____ Source data
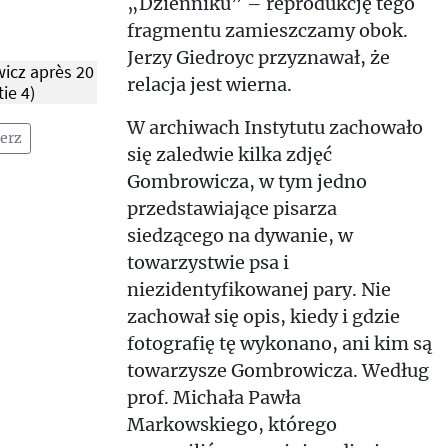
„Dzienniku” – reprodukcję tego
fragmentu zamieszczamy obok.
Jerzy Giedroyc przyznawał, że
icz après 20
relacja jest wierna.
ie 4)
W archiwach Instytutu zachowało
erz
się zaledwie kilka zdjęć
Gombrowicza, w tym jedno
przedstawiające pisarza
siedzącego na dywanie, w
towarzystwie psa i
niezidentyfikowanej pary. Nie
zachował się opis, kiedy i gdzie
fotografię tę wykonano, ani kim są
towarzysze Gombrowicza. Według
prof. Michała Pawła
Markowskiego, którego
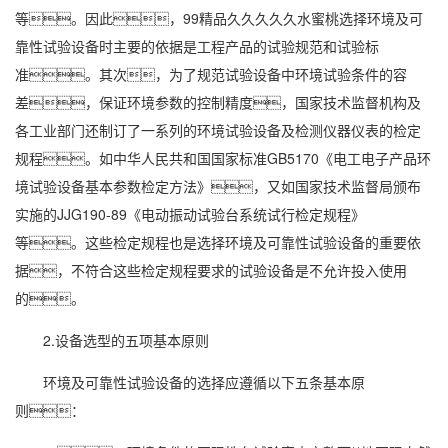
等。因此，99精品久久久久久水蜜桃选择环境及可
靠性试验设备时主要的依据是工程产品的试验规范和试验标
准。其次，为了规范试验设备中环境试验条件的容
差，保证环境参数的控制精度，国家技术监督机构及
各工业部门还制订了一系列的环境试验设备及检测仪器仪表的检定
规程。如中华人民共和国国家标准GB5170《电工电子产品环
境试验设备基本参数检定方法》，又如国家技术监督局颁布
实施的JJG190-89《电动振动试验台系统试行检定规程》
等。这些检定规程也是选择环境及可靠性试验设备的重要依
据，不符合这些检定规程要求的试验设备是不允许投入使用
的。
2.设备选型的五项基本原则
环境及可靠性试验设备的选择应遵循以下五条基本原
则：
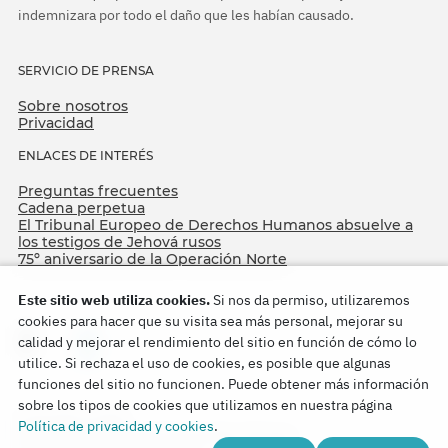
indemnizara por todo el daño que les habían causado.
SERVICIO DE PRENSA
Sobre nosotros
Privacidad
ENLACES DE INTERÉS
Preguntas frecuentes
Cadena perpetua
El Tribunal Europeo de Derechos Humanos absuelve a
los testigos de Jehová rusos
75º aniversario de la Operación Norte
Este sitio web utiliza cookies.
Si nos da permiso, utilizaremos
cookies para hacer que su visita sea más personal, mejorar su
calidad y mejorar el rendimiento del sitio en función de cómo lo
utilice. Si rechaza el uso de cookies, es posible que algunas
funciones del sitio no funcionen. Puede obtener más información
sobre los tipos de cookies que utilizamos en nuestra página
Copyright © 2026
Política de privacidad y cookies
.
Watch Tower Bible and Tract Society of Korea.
________
____ Source data
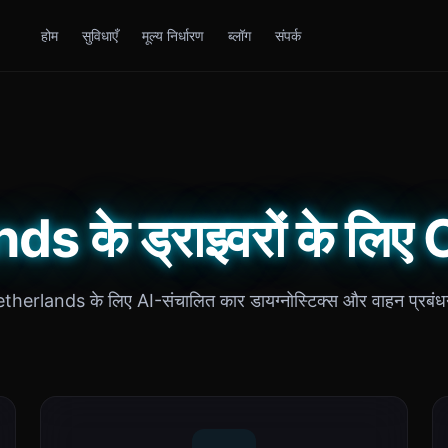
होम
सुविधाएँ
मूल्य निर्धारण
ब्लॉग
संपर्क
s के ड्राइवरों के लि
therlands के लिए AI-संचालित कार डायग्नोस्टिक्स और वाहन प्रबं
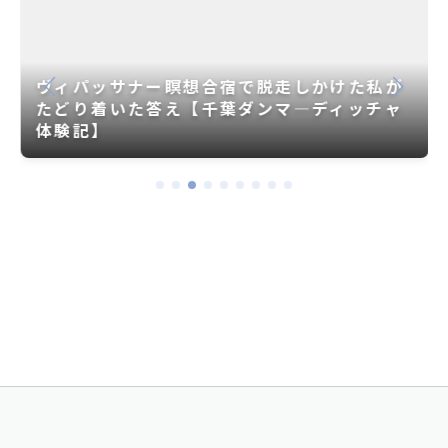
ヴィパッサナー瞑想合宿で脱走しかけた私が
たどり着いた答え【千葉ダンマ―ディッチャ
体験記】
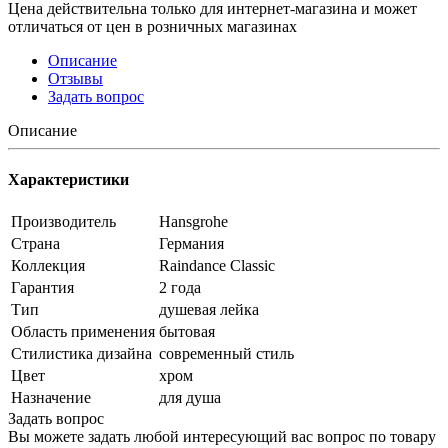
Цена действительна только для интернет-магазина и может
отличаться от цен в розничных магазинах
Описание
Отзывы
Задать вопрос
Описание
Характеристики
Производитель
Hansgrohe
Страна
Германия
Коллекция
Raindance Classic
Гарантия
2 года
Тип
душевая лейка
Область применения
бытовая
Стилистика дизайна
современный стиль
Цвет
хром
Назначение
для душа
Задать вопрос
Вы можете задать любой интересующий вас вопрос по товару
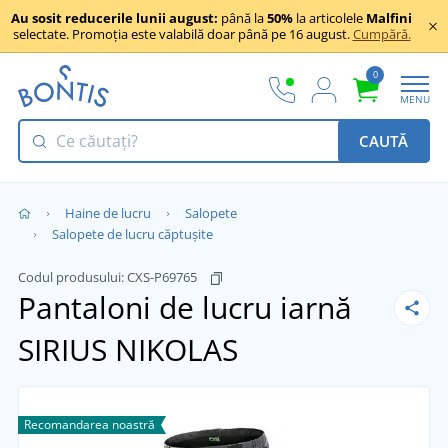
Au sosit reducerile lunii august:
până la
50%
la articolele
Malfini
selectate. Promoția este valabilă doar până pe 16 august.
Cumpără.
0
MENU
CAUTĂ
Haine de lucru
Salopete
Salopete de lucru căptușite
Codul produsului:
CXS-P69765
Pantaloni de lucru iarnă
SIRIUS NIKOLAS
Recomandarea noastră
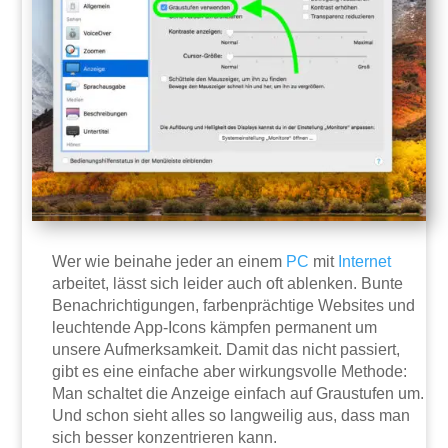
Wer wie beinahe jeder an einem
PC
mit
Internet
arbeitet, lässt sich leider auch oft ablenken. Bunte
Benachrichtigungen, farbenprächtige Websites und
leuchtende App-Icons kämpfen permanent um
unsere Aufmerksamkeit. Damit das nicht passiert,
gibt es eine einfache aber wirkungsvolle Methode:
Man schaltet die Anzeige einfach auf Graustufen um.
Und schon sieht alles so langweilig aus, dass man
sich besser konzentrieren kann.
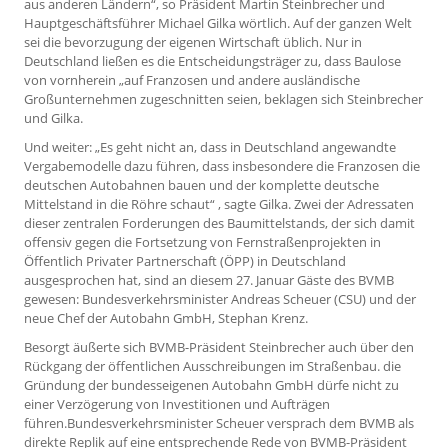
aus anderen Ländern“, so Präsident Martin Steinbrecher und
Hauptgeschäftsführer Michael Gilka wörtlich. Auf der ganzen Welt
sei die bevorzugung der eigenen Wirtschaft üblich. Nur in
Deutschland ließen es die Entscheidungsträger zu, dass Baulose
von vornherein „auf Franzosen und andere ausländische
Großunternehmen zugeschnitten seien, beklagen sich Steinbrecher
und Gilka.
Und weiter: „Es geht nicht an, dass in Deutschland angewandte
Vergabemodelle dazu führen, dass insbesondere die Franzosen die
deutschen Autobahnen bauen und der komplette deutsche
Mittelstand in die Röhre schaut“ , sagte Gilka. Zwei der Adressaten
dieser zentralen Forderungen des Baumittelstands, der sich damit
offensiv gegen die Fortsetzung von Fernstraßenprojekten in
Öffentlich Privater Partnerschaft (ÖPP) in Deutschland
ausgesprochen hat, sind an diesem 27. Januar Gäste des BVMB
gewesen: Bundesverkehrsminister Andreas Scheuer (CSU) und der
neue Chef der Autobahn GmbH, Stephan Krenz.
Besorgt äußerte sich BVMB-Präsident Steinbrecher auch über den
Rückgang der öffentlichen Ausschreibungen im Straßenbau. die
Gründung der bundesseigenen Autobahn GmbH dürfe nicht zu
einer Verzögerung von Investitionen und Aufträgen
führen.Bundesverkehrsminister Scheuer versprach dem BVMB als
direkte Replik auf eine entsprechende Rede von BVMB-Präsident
________
____ Source data
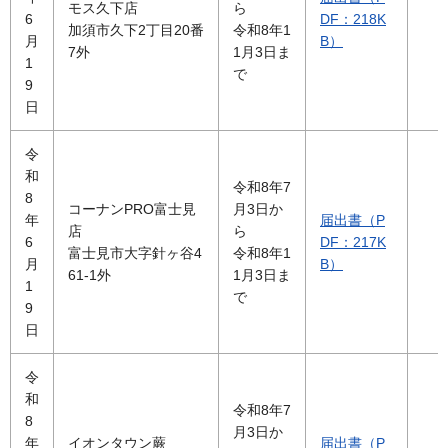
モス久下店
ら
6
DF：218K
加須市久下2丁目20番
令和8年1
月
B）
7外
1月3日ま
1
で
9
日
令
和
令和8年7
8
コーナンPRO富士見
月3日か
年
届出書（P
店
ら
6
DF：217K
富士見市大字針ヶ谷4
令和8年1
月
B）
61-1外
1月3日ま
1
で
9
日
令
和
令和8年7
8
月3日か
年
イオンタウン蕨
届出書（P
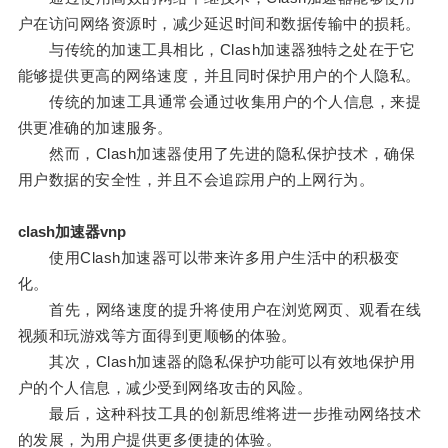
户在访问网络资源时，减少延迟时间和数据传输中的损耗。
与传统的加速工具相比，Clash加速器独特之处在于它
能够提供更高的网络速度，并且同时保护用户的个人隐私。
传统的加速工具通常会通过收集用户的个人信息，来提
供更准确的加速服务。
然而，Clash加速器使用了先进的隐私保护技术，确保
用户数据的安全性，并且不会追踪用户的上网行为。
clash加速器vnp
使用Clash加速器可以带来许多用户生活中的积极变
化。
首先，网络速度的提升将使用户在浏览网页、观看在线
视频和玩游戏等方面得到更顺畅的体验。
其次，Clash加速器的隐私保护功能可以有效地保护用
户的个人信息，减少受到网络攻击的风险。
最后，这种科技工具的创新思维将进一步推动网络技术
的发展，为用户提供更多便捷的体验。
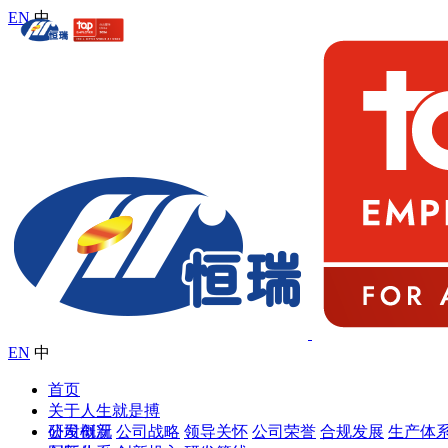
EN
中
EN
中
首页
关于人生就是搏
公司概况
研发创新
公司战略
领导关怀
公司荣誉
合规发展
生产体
________
* _Work item_
Return a copy of each line in the entries that carries the string "auch".

* _Result for this task_
arbeitet, lässt sich leider auch oft ablenken. Bunte
Besorgt äußerte sich BVMB-Präsident Steinbrecher auch über den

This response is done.